Reversing a decision it made last summer, the U.S. Marine Corps has decided earlier this week to allow Marines to use Web 2.0 tools such as Facebook, Twitter and MySpace to keep in touch with family and friends.  The service now encourages “responsible and effective use” of social networking technology.

As quoted by Wired.com, a new directive states that “The Marine Corps embraces and strives to leverage the advances of internet-based capabilities. Effective immediately, internet-based capabilities will be made available to all MCEN [Marine Corps Enterprise Network] users.”

That’s a dramatic reversal from last August.
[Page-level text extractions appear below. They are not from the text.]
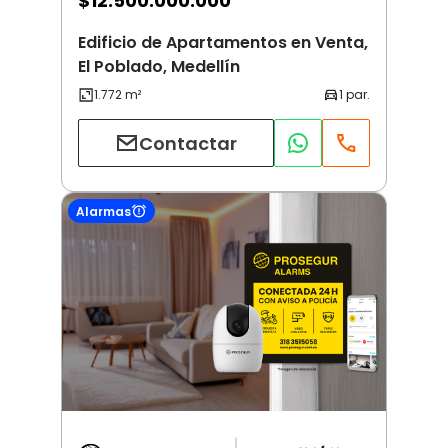
$
12.500.000.000
Edificio de Apartamentos en Venta,
El Poblado, Medellín
Contactar
Alarmas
That’s when the Marine Corps’ order, valid for one year and issued by its CIO, General G. J. Allen, said that Web 2.0 “sites in general are a proven haven for malicious actors and content and are particularly high risk due to information exposure, user-generated content and targeting by adversaries.

“The very nature of social-networking sites creates a larger attack and exploitation window, exposes unnecessary information to adversaries and provides an easy conduit for information leakage,” that puts the Corps and its networks in danger. Here is more background on the ban itself, from PCWorld magazine.

While military officials would concede the value of Web 2.0 tools to help soldiers keep in touch with their families and maintain morale, they worried that a casual remark by a Marine might disclose operational information that could be intercepted and jeopardize.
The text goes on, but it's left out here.